The 13-year arms ban imposed by the United Nations Security Council (UNSC) on Iran came to an end on October 18.

Describing it as a “momentous day,” the Iranian Foreign Ministry released a statement saying: “As of today, all restrictions on the transfer of arms, related activities and financial services to and from the Islamic Republic of Iran…are all automatically terminated.”

In a way, Iran finally succeeded in its “waiting game.” Nevertheless, some EU embargoes on missile technology and conventional arms exports remain in place until 2023 while the final Termination Day will be on October 18, 2025, when all restrictions will be lifted.

Despite tough opposition from the United States, the long-standing conventional arms embargo expired in line with Resolution 2231 of the Joint Comprehensive Plan of Action (JCPOA) nuclear deal signed in 2015. It is a significant development, though the lifting of the embargo may not bring any immediate benefits for Iran, as impediments remain in Tehran’s way.

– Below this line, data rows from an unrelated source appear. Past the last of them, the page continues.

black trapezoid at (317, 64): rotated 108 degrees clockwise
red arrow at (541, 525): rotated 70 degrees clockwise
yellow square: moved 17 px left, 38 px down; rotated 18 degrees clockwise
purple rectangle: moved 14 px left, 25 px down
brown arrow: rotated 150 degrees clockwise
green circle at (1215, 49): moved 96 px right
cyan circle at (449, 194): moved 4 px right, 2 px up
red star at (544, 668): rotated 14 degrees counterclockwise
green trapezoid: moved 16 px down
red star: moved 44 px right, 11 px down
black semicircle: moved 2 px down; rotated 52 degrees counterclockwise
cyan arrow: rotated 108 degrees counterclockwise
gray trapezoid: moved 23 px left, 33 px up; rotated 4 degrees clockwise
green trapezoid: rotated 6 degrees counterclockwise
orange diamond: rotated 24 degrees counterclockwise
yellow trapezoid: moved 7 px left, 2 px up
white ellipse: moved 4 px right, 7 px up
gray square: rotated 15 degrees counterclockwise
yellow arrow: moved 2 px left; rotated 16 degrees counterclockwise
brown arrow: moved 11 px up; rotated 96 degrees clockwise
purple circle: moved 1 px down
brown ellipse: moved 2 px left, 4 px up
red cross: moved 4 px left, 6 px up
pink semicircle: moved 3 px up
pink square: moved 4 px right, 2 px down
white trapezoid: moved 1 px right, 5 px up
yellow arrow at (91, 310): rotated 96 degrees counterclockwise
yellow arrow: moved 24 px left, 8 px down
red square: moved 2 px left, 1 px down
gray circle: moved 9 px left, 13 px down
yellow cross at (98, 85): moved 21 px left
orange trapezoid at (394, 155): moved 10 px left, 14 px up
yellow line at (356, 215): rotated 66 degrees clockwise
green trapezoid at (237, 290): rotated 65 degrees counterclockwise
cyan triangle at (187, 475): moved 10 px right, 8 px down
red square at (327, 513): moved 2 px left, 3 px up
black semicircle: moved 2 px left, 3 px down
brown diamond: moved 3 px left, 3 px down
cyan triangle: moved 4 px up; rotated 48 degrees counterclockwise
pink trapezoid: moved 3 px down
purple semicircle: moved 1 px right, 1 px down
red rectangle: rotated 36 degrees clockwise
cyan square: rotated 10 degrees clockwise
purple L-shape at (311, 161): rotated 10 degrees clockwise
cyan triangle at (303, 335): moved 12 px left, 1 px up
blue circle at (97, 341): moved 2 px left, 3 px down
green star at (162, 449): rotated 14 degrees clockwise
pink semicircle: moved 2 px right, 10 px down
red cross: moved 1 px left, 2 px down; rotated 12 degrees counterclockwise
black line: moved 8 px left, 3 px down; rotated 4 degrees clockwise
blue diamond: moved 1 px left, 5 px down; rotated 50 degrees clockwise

The Revolutionary Guard of Iran launches a missile during a military exercise in the Strait of Hormuz July 28 2020. Sepahnews via AP

The Revolutionary Guard of Iran launches a missile during a military exercise in the Strait of Hormuz, July 28, 2020. (Sepahnews via AP)

For starters, even though Washington failed to win support from most of the UNSC members on extending the embargo, it recently stated that there would be severe “consequences” for countries that trade with Iran.

Announcing more sanctions on Iran, Washington has upped the ante and two Chinese businessmen and several Chinese entities have been blacklisted recently for dealing with an Iranian shipping company. As the US had unilaterally declared the re-imposition of all UN sanctions on Iran in September, it has started implementing the restrictions domestically.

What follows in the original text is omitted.